Study of CCR5 Gene Polymorphism in Rheumatoid Arthritis,NOHA SHAHEEN, LOBNA O. ELMESSERY, MAI SHERIF, AYA NASSEF, DINA R. BAHGAT and RASHA GHEITH
Abstract
Chemokines are critical for the inflammatory process in autoimmune diseases such as rheumatoid arthritis (RA). The chemokine receptor-5 (CCR5) mediates chemotaxis by CC chemokines and is expressed by lymphocytes with Th1 phe-notype and monocyte/macrophages. A 32bp deletion in the CCR5 (CCR5-delta 32 allele) abolishes receptor expression in homozygotes, while CCR5-delta 32 carriers express less receptor level than wild type homozygotes. This polymorphism is related to resistance to HIV-1 infection and progression to AIDS. It is hypothesized that CCR5-delta 32 allele may modulate the inflammatory response involved in rheumatoid arthritis and therefore may affect disease severity, susceptibility or both. In the present study 70 rheumatoid arthritis patients and 40 healthy individuals were genotyped. The frequency of CCR5-delta 32 allele was significantly higher in healthy individuals compared to rheumatoid arthritis patients (45% Vs 17%) respectively (p.value 0.033).
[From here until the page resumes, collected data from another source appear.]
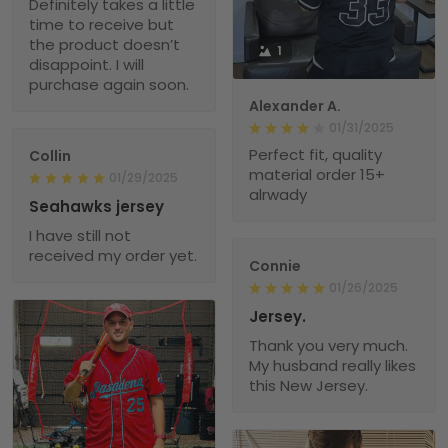
Definitely takes a little
time to receive but
the product doesn’t
1
disappoint. I will
purchase again soon.
Alexander A.
01/31/2025
Perfect fit, quality
Collin
material order 15+
01/29/2025
alrwady
Seahawks jersey
I have still not
received my order yet.
Connie
01/26/2025
Jersey.
Thank you very much.
My husband really likes
this New Jersey.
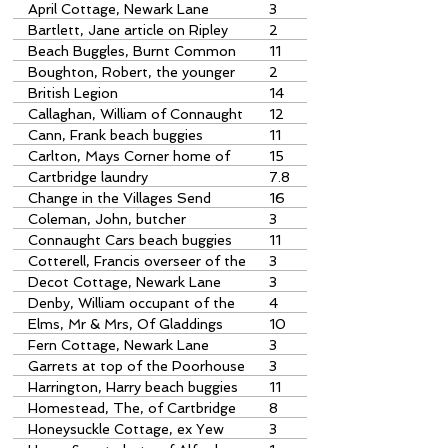
1874
April Cottage, Newark Lane
3
Bartlett, Jane article on Ripley
2
Parish Poorhouse
Beach Buggles, Burnt Common
11
further notes by David Porter
Boughton, Robert, the younger
2
overseer of the poor
British Legion
14
Callaghan, William of Connaught
12
Contractors
Cann, Frank beach buggies
11
Carlton, Mays Corner home of
15
Stanley & Pat Sowa
Cartbridge laundry
7.8
Change in the Villages Send
16
Marsh stream
Coleman, John, butcher
3
Connaught Cars beach buggies
11
Cotterell, Francis overseer of the
3
poor
Decot Cottage, Newark Lane
3
Denby, William occupant of the
4
poorhouse
Elms, Mr & Mrs, Of Gladdings
10
Stores, Cartbridge
Fern Cottage, Newark Lane
3
Garrets at top of the Poorhouse
3
Harrington, Harry beach buggies
11
Homestead, The, of Cartbridge
8
Lawrence family home
Honeysuckle Cottage, ex Yew
3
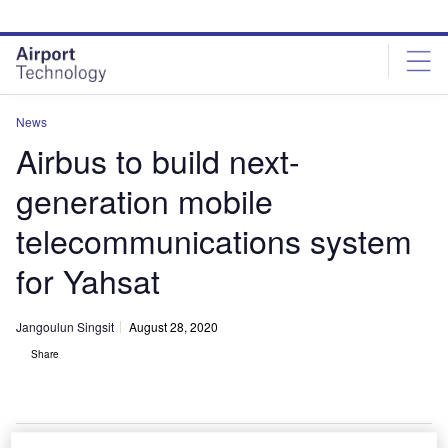
Skip
Skip
to
to
site
page
menu
content
News
Airbus to build next-
generation mobile
telecommunications system
for Yahsat
Jangoulun Singsit
August 28, 2020
Share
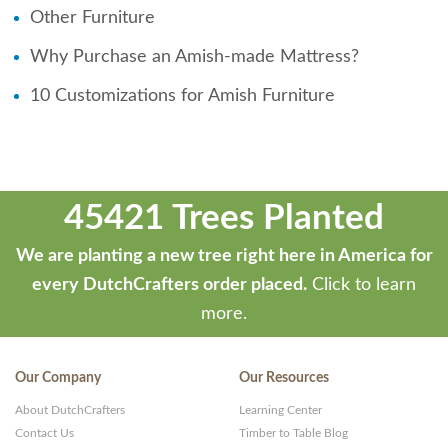
Other Furniture
Why Purchase an Amish-made Mattress?
10 Customizations for Amish Furniture
45421 Trees Planted
We are planting a new tree right here in America for
every DutchCrafters order placed.
Click to learn
more.
Our Company
Our Resources
About DutchCrafters
Learning Center
Contact Us
Timber to Table Blog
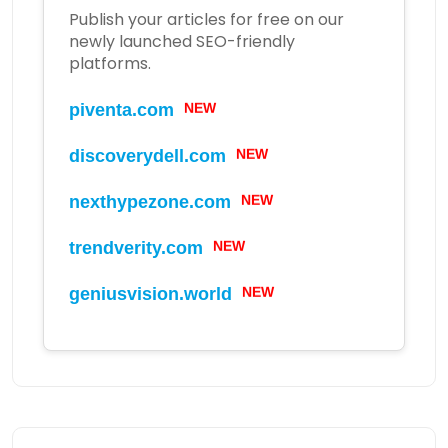
Publish your articles for free on our
newly launched SEO-friendly
platforms.
NEW
piventa.com
NEW
discoverydell.com
NEW
nexthypezone.com
NEW
trendverity.com
NEW
geniusvision.world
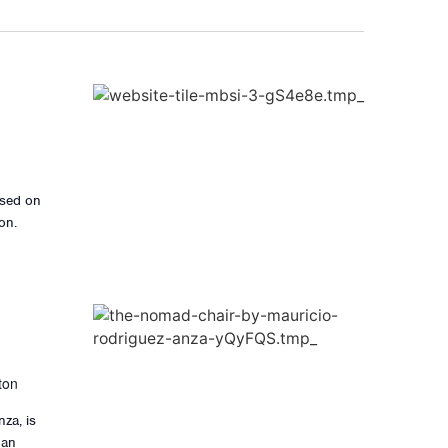
ased on
on.
ton
za, is
 an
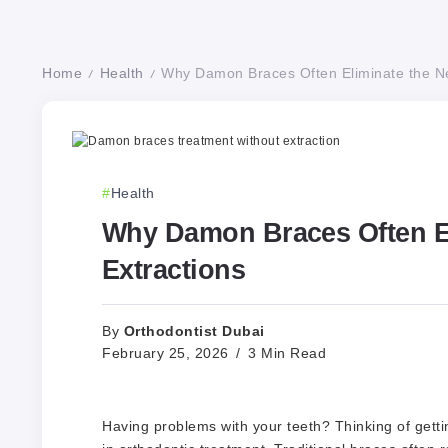
Home
Health
Why Damon Braces Often Eliminate the Ne
/
/
Health
Why Damon Braces Often El
Extractions
Orthodontist Dubai
By
February 25, 2026
3 Min Read
Having problems with your teeth? Thinking of getti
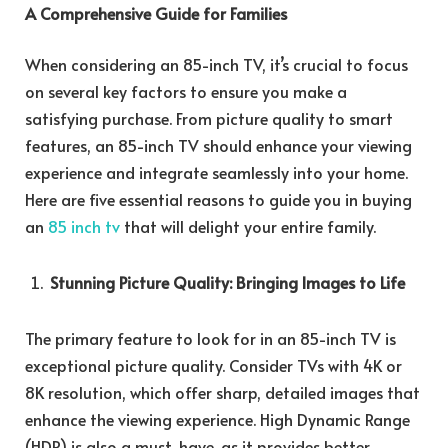
A Comprehensive Guide for Families
When considering an 85-inch TV, it’s crucial to focus
on several key factors to ensure you make a
satisfying purchase. From picture quality to smart
features, an 85-inch TV should enhance your viewing
experience and integrate seamlessly into your home.
Here are five essential reasons to guide you in buying
an
85 inch tv
that will delight your entire family.
Stunning Picture Quality: Bringing Images to Life
The primary feature to look for in an 85-inch TV is
exceptional picture quality. Consider TVs with 4K or
8K resolution, which offer sharp, detailed images that
enhance the viewing experience. High Dynamic Range
(HDR) is also a must-have, as it provides better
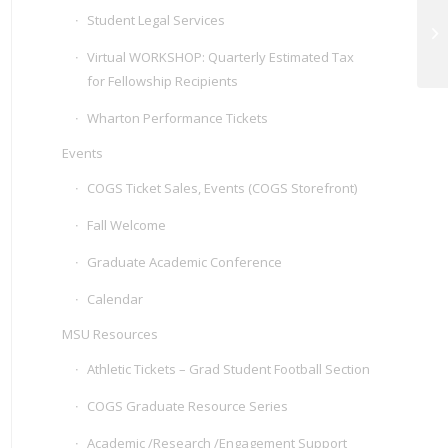
Student Legal Services
Vi
Virtual WORKSHOP: Quarterly Estimated Tax
for Fellowship Recipients
Wharton Performance Tickets
Events
COGS Ticket Sales, Events (COGS Storefront)
Fall Welcome
Graduate Academic Conference
Calendar
MSU Resources
Athletic Tickets – Grad Student Football Section
COGS Graduate Resource Series
Academic /Research /Engagement Support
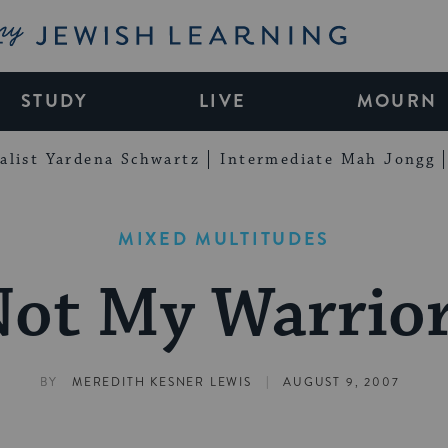
My Jewish Learning
STUDY
LIVE
MOURN
alist Yardena Schwartz
Intermediate Mah Jongg
MIXED MULTITUDES
ot My Warrio
|
BY
MEREDITH KESNER LEWIS
AUGUST 9, 2007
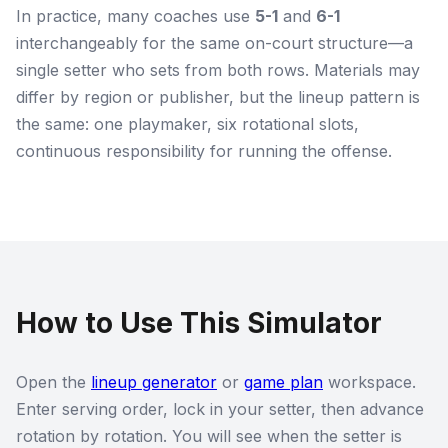
In practice, many coaches use
5-1
and
6-1
interchangeably for the same on-court structure—a
single setter who sets from both rows. Materials may
differ by region or publisher, but the lineup pattern is
the same: one playmaker, six rotational slots,
continuous responsibility for running the offense.
How to Use This Simulator
Open the
lineup generator
or
game plan
workspace.
Enter serving order, lock in your setter, then advance
rotation by rotation. You will see when the setter is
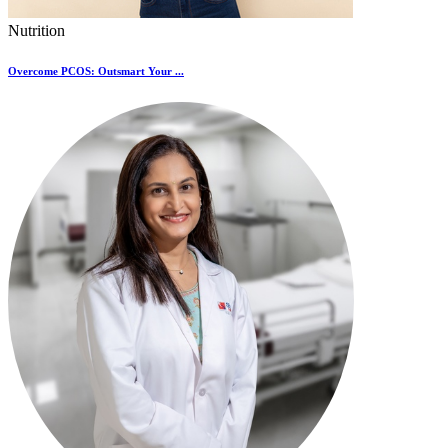
Nutrition
Overcome PCOS: Outsmart Your ...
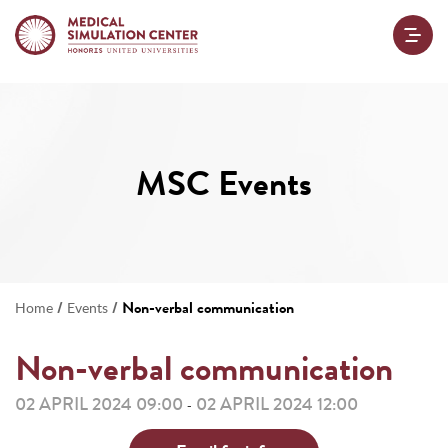
MSC Events
/
/
Non-verbal communication
Home
Events
Non-verbal communication
02 APRIL 2024 09:00
02 APRIL 2024 12:00
-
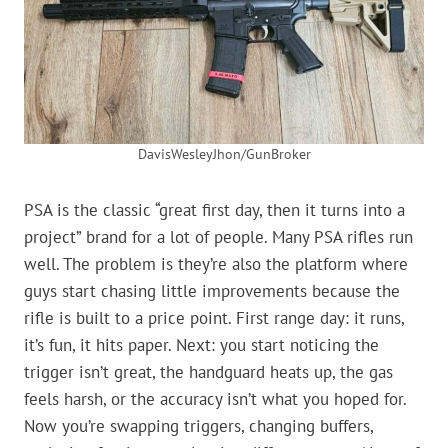
DavisWesleyJhon/GunBroker
PSA is the classic “great first day, then it turns into a
project” brand for a lot of people. Many PSA rifles run
well. The problem is they’re also the platform where
guys start chasing little improvements because the
rifle is built to a price point. First range day: it runs,
it’s fun, it hits paper. Next: you start noticing the
trigger isn’t great, the handguard heats up, the gas
feels harsh, or the accuracy isn’t what you hoped for.
Now you’re swapping triggers, changing buffers,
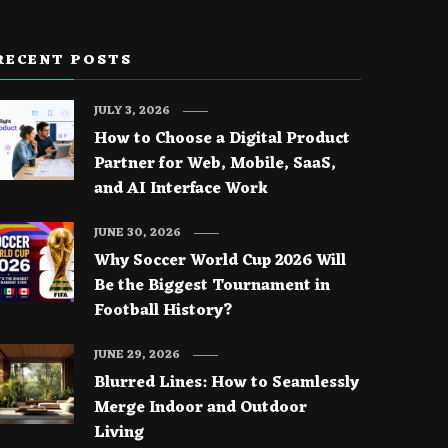
RECENT POSTS
JULY 3, 2026
How to Choose a Digital Product
Partner for Web, Mobile, SaaS,
and AI Interface Work
JUNE 30, 2026
Why Soccer World Cup 2026 Will
Be the Biggest Tournament in
Football History?
JUNE 29, 2026
Blurred Lines: How to Seamlessly
Merge Indoor and Outdoor
Living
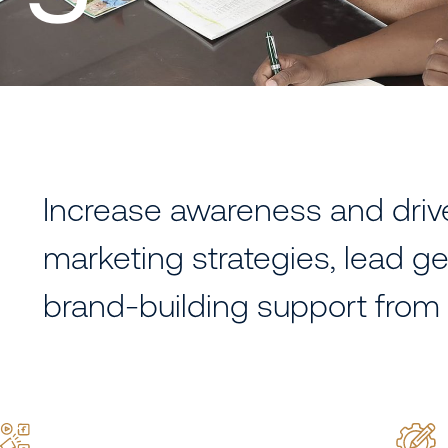
Increase awareness and dri
marketing strategies, lead ge
brand-building support from 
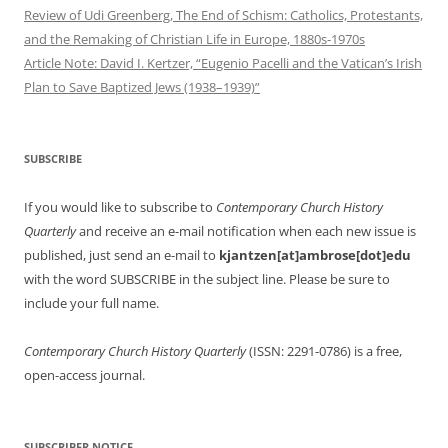
Review of Udi Greenberg, The End of Schism: Catholics, Protestants,
and the Remaking of Christian Life in Europe, 1880s-1970s
Article Note: David I. Kertzer, “Eugenio Pacelli and the Vatican’s Irish
Plan to Save Baptized Jews (1938–1939)”
SUBSCRIBE
If you would like to subscribe to
Contemporary Church History
Quarterly
and receive an e-mail notification when each new issue is
published, just send an e-mail to
kjantzen[at]ambrose[dot]edu
with the word SUBSCRIBE in the subject line. Please be sure to
include your full name.
Contemporary Church History Quarterly
(ISSN: 2291-0786) is a free,
open-access journal.
SUBSCRIBER NOTICE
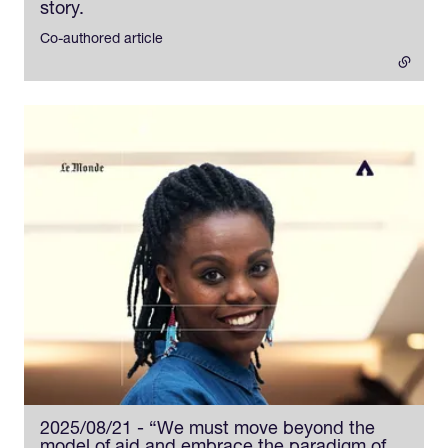
story.
- external link
Co-authored article
2025/08/21 - “We must move beyond the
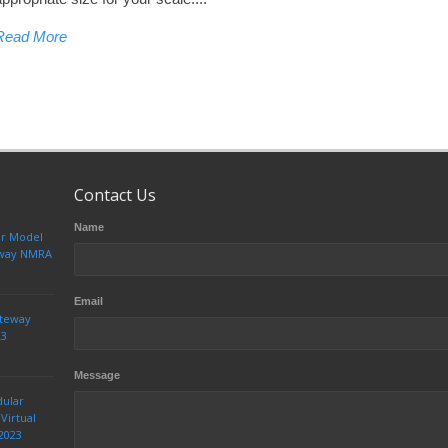
Read More
Contact Us
Name
ur Model
teway NMRA
Email
ateway
23
Message
dular
Virtual
2023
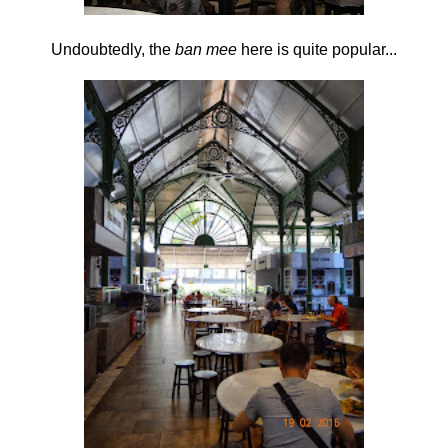
Undoubtedly, the
ban mee
here is quite popular...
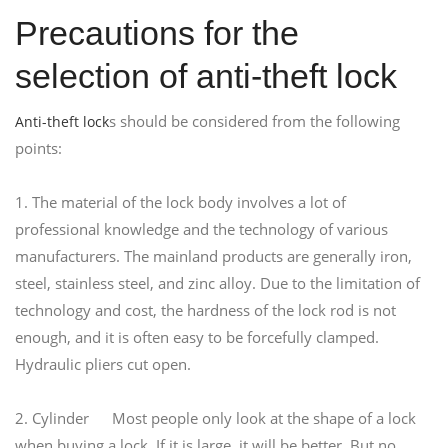
Precautions for the
selection of anti-theft lock
s should be considered from the following
Anti-theft lock
points:
1. The material of the lock body involves a lot of
professional knowledge and the technology of various
manufacturers. The mainland products are generally iron,
steel, stainless steel, and zinc alloy. Due to the limitation of
technology and cost, the hardness of the lock rod is not
enough, and it is often easy to be forcefully clamped.
Hydraulic pliers cut open.
2. Cylinder Most people only look at the shape of a lock
when buying a lock. If it is large, it will be better. But no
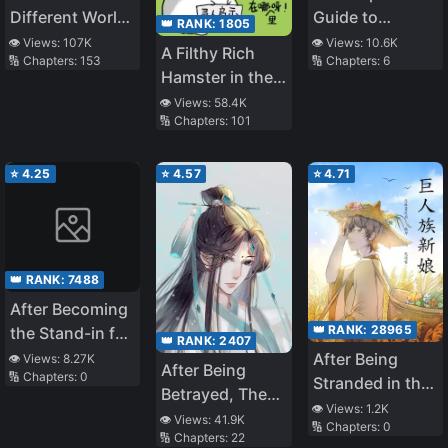
Different World
Guide to
👑 RANK:
1805
Life
Sleeping with
👁️ Views:
107K
👁️ Views:
10.6K
A Filthy Rich
🔢 Chapters:
153
🔢 Chapters:
6
Men
Hamster in the
Apocalypse
👁️ Views:
58.4K
🔢 Chapters:
101
⭐
4.25
⭐
4.57
⭐
4.71
👑 RANK:
7488
After Becoming
👑 RANK:
28965
the Stand-in for
👑 RANK:
2407
the White
After Being
👁️ Views:
8.27K
After Being
🔢 Chapters:
0
Moonlight
Stranded in the
Betrayed, The
Wilderness, I
👁️ Views:
1.2K
Immortal Master
👁️ Views:
41.9K
🔢 Chapters:
0
Became the
🔢 Chapters:
22
Ran Away With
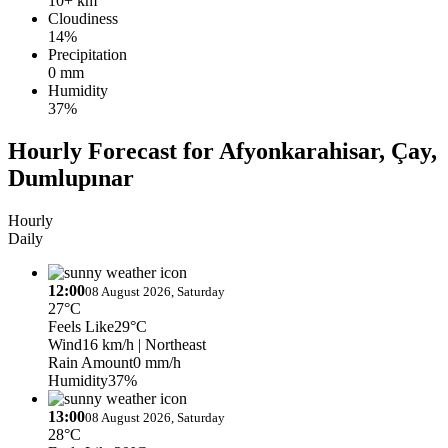
10+ km
Cloudiness
14%
Precipitation
0 mm
Humidity
37%
Hourly Forecast for Afyonkarahisar, Çay,
Dumlupınar
Hourly
Daily
12:00
08 August 2026, Saturday
27°C
Feels Like
29°C
Wind
16 km/h
| Northeast
Rain Amount
0 mm/h
Humidity
37%
13:00
08 August 2026, Saturday
28°C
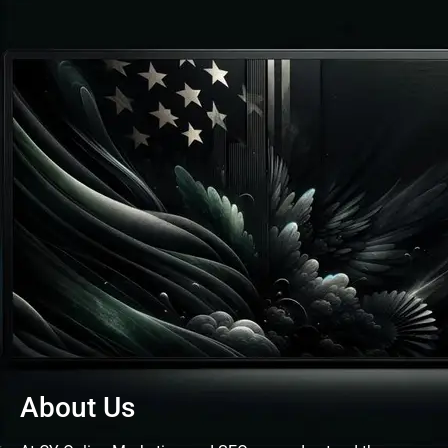
About Us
Homozygous delta 32 mutation was not detected in patients or controls No significant difference was found between CCR5-delta 32 carriers and wild type homozygotes regarding clinical or laboratory findings except for the tender joint count and rheumatoid factor posi-tivity which was higher in wild type homozygotes (p.value 0.046 and 0.007 respectively). Our data suggest that CCR5- dlta 32 carriers may partially protected against rheumatoid arthritis, and suggest CCR5 receptor as a candidate for targeted therapy in rheumatoid arthritis.